Edward Snowden accepts political asylum offer from Venezuela
According to a Russian politician, Edward Snowden has accepted an offer of political asylum from Venezuela.
Unofficial spokesman for the Kremlin Alexei Pushkov tweeted today that Edward Snowden, believed to be in Russia and wanted by the US authorities for leaking security secrets, is keen to take up the offer, AP reported.
The tweet was removed a few minutes after it was posted.
Soon after the tweet’s disappearance he sent another message saying his claim was based on a report from the state all-news television channel Vesti.
However, no such information could be found on Vesti’s website and no Russian news agency reported that Vesti had ever said it.
The TV channel could not immediately be reached for comment and the Kremlin declined comment on today’s developments.
Edward Snowden, 30, who revealed details of a US intelligence program to monitor internet activity, went to Moscow’s Sheremetyevo airport on June 23 and was believed to be headed for Cuba.
But he did not board that flight is believed to have been stranded in the airport’s transit lounge ever since.
Venezuelan President Nicolas Maduro had already offered asylum to Edward Snowden while Bolivia and Nicaragua said they too would grant asylum to the American fugitive.
Ecuador said it will consider any asylum request.
Nicolas Maduro said it is perhaps the world’s “first collective humanitarian asylum” with various countries saying: “Come here!”
But the United States has cancelled Edward Snowden’s passport and it is unclear if he has travel documents he would need to leave Moscow.
Nicolas Maduro said Edward Snowden “will have to decide when he flies here, if he finally wants to travel here”.
On Friday he said: “As head of state, the government of the Bolivarian Republic of Venezuela decided to offer humanitarian asylum to the young American Edward Snowden so that he can live (without) … persecution from the empire.”
Nicolas Maduro made the offer during a speech marking the anniversary of Venezuela’s independence.
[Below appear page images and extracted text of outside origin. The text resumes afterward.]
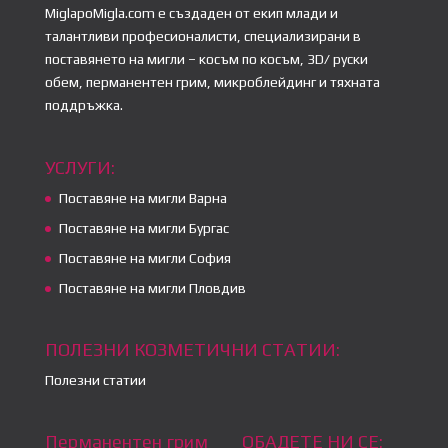
MiglapoMigla.com е създаден от екип млади и
талантливи професионалисти, специализирани в
поставянето на мигли – косъм по косъм, 3D/ руски
обем, перманентен грим, микроблейдинг и тяхната
поддръжка.
УСЛУГИ:
Поставяне на мигли Варна
Поставяне на мигли Бургас
Поставяне на мигли София
Поставяне на мигли Пловдив
ПОЛЕЗНИ КОЗМЕТИЧНИ СТАТИИ:
Полезни статии
Перманентен грим
ОБАДЕТЕ НИ СЕ:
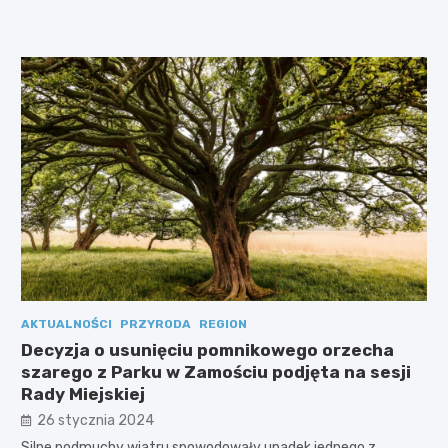
AKTUALNOŚCI
PRZYRODA
REGION
Decyzja o usunięciu pomnikowego orzecha
szarego z Parku w Zamościu podjęta na sesji
Rady Miejskiej
26 stycznia 2024
Silne podmuchy wiatru spowodowały upadek jednego z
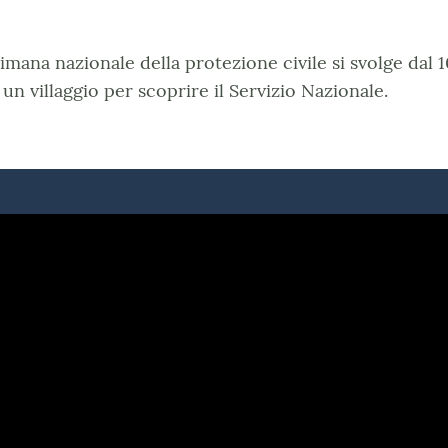
imana nazionale della protezione civile si svolge dal 1
 un villaggio per scoprire il Servizio Nazionale.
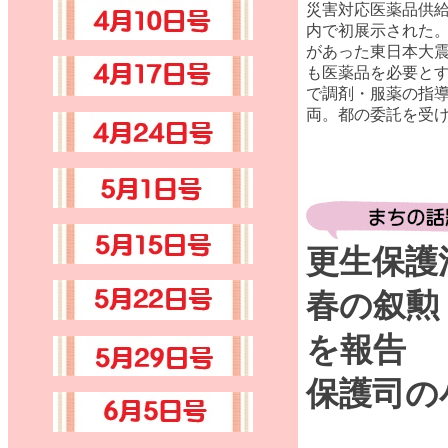
災害対応医薬品供
内で初展示された
があった東日本大
も医薬品を必要と
で調剤・服薬の指
両。都の委託を受
更生保護
春の叙勲
を報告
保護司の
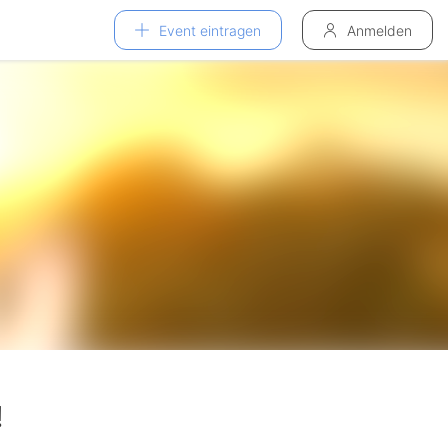
Event eintragen
Anmelden
!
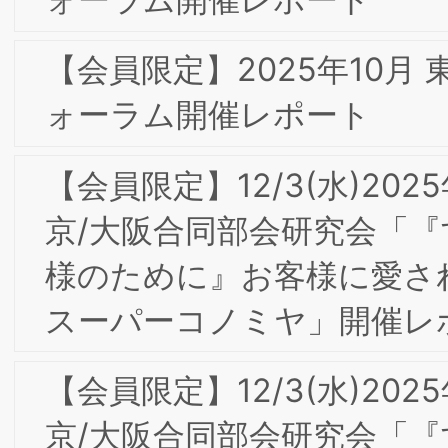
ルブランディング部会研究会「アンデ
セングループの企業理念に基づく ブラ
ンド戦略と人づくり」開催レポート
2025年 新年のご挨拶
【会員限定】2024年度第4回BSMI大阪/
東京合同研究会＆通算第3回インターナ
ルブランディング部会研究会「企業の成
長と社会の発展-企業価値創造－企業が
てる社会を発展させる人財－」開催レポ
ート
10/10(木)BSMI東京第24回フォーラム＆
第10回丸の内ゼミナール「今日の消費と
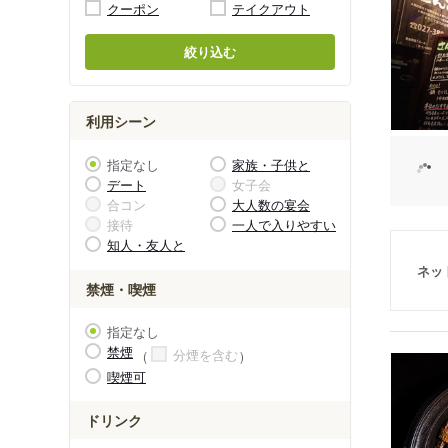
クーポン
テイクアウト
絞り込む
利用シーン
指定なし
家族・子供と
デート
女子会
合コン
大人数の宴会
接待
一人で入りやすい
知人・友人と
ネッ
禁煙・喫煙
指定なし
禁煙
分煙を含む
喫煙可
ドリンク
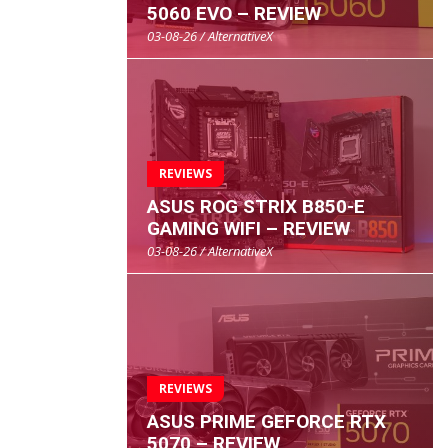
5060 EVO – REVIEW
03-08-26 / AlternativeX
REVIEWS
ASUS ROG STRIX B850-E
GAMING WIFI – REVIEW
03-08-26 / AlternativeX
REVIEWS
ASUS PRIME GEFORCE RTX
5070 – REVIEW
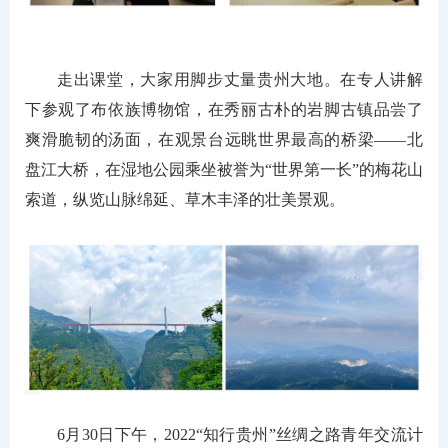
走出课堂，大家用脚步丈量贵州大地。在专人讲解
下参观了布依族博物馆，在秀丽古朴的岩脚古镇品尝了
爽滑脆韧的汤面，在观景台远眺世界最高的桥梁——北
盘江大桥，在湿地公园乘坐被誉为“世界第一长”的梅花山
索道，纵览山脉绵延、草木丰泽的壮美景观。
6月30日下午，2022“知行贵州”丝绸之路青年交流计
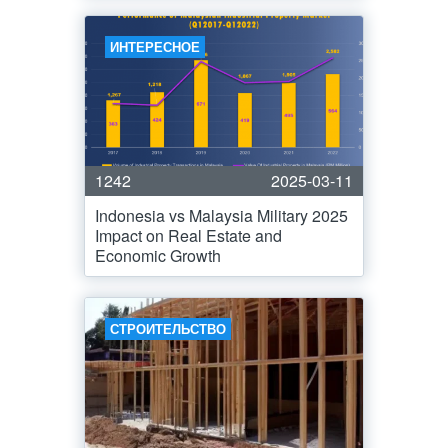
ИНТЕРЕСНОЕ
1242
2025-03-11
Indonesia vs Malaysia Military 2025
Impact on Real Estate and
Economic Growth
СТРОИТЕЛЬСТВО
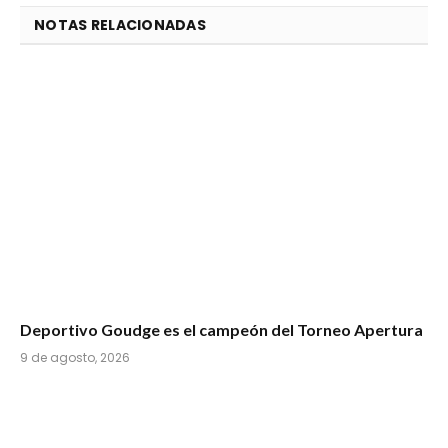
NOTAS RELACIONADAS
Deportivo Goudge es el campeón del Torneo Apertura
9 de agosto, 2026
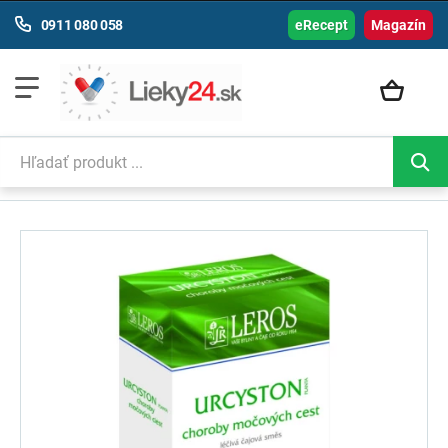
0911 080 058
eRecept
Magazín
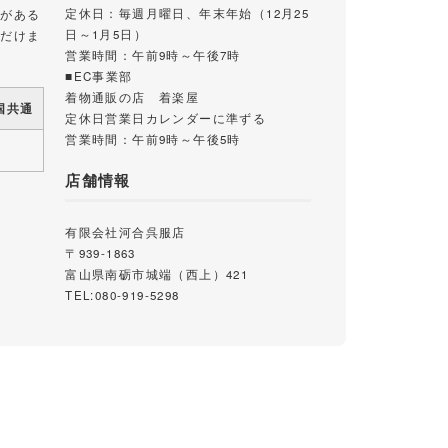
定休日：毎週月曜日、年末年始（12月25
載がある
日～1月5日）
ただけま
営業時間：午前9時～午後7時
■EC事業部
着物通販の店 着楽屋
国共通
定休日営業日カレンダーに準ずる
営業時間：午前9時～午後5時
店舗情報
有限会社河合呉服店
〒939-1863
富山県南砺市城端（西上）421
TEL:080-919-5298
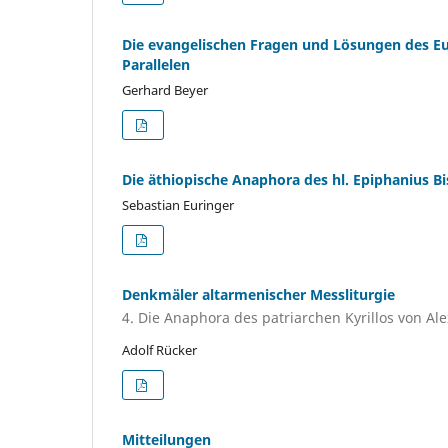
Die evangelischen Fragen und Lösungen des Eus
Parallelen
Gerhard Beyer
Die äthiopische Anaphora des hl. Epiphanius Bi
Sebastian Euringer
Denkmäler altarmenischer Messliturgie
4. Die Anaphora des patriarchen Kyrillos von Al
Adolf Rücker
Mitteilungen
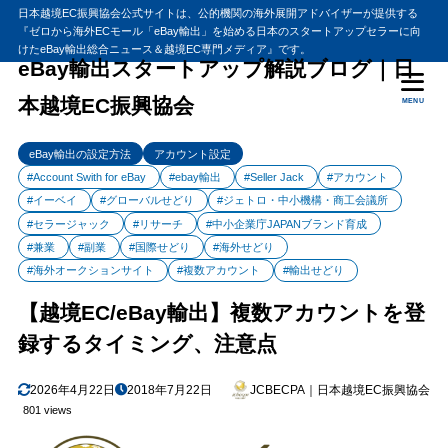
日本越境EC振興協会公式サイトは、公的機関の海外展開アドバイザーが提供する
『ゼロから海外ECモール「eBay輸出」を始める日本のスタートアップセラーに向
目次
けたeBay輸出総合ニュース＆越境EC専門メディア』です。
eBay輸出スタートアップ解説ブログ｜日
本越境EC振興協会
MENU
1
【越境EC/eBay輸出】複数アカウントを登録するタイミング、注意点
eBayで複数アカウントを持つメリット
1.1
eBay輸出の設定方法
アカウント設定
eBayアカウントの専門店化
1.1.1
#Account Swith for eBay
#ebay輸出
#Seller Jack
#アカウント
#イーベイ
#グローバルせどり
#ジェトロ・中小機構・商工会議所
eBayアカウントのリミットがあがりやすい
1.1.2
#セラージャック
#リサーチ
#中小企業庁JAPANブランド育成
eBay輸出ビジネスのリスクヘッジになる
1.1.3
#兼業
#副業
#国際せどり
#海外せどり
eBay輸出複数アカウントのロードマップ
1.2
#海外オークションサイト
#複数アカウント
#輸出せどり
複数アカウントで運営する注意点
1.3
【越境EC/eBay輸出】複数アカウントを登
2
【eBay輸出】複数アカウントを一発で切り替える方法（動画解説）
録するタイミング、注意点
Account Swither for eBayの設定方法
2.1
2026年4月22日
2018年7月22日
JCBECPA｜日本越境EC振興協会
3
まとめ
801 views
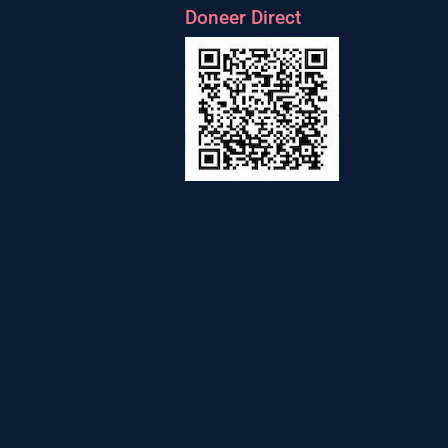
Doneer Direct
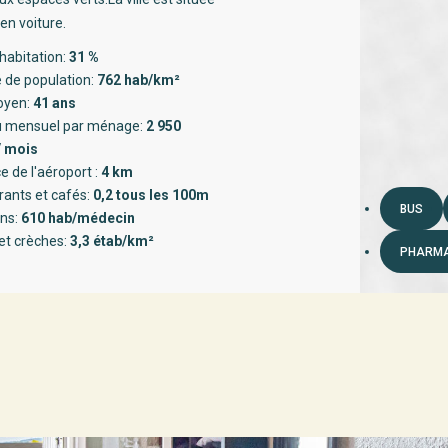
en voiture.
habitation:
31 %
 de population:
762 hab/km²
oyen:
41 ans
 mensuel par ménage:
2 950
/ mois
e de l'aéroport :
4 km
rants et cafés:
0,2 tous les 100m
BUS
ns:
610 hab/médecin
et crèches:
3,3 étab/km²
PHARMA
It was not immediately clear if there were any conditions to Venezuela’s offer.
“In the name of America’s dignity … I have decided to offer humanitarian asylum to Edward Snowden,” Nicolas Maduro proclaimed during a military parade marking the country’s Independence Day.
“He is a young man who has told the truth, in the spirit of rebellion, about the United States spying on the whole world,” Nicolas Maduro said.
But the Obama administration said yesterday that U.S. diplomats are working behind the scenes to make it difficult for Edward Snowden to find safe harbor in any of the nations that have offered him asylum.
Edward Snowden has received a temporary travel document to fly to Caracas, Venezuela, and both Bolivia and Nicaragua have also offered him political asylum, but White House Press Secretary Jay Carney told reporters during his regular briefing that the United States will do what it can to stop him.
“The United States has been in touch via diplomatic and law enforcement channels with countries through which Mr. Snowden might transit or which might serve as final destinations for Mr. Snowden,” Jay Carney said.
U.S. diplomats, he added, have “made very clear that he has been charged with a felony, or with felonies, and, as such, he should not be allowed to proceed in any further international travel other than travel that would result in him returning to the United States”.
It’s not clear whether the Obama administration is hoping a Latin American nation will double-cross Snowden and offer him up to Washington after he arrives from Russia.
But the U.S., Jay Carney said, is still working to persuade Moscow to short-circuit the process and turn the fugitive over before he can leave Moscow’s Sheremetyevo-2 airport.
Sources say Edward Snowden will not be allowed to board the only Aeroflot plane that offers direct connections to Caracas, a regular service to Cuban capital Havana.
The routing overflies both the EU and the US and there are fears the plane will be denied rights to Western airspace, and forced to land, leading to Edward Snowden’s arrest.
The direct distance from Moscow to Caracas is 6,175 miles but it appeared too far for Edward Snowden.
The escape route for Edward Snowden is fraught with problems.
With Russia getting publicly impatient with Edward Snowden’s presence in its transit zone, his escape route is a logistical nightmare.
“Instead of going west to Venezuela, his obvious option is east to Vladivostok and then across the Pacific to Caracas,” said one source.
It would mean Russia allowing him to formally enter its territory, which so far it has refused to do, unwilling to upset the US.
This would also involve a 14,200 mile detour and a routing that would bring him close to the US state of Hawaii posing a risk to any private plane willing to take him on a route where there are no scheduled services.
One option for the fugitive is to charter a private plane.
Former CIA analyst Allen Thomson said: “A private plane certainly looks like the best bet to me.”
“It has the advantage of simplicity and minimum involvement by the Russian government,” Mother Jones reported.
As Allen Thomson told Foreign Policy, Edward Snowden could avoid US-influenced airspace by flying north to the Barents Sea, through the Denmark Strait, head soutwhile avoiding Canada’s Newfoundland, until getting to the east of the Windward Islands, then squeezing through between islands.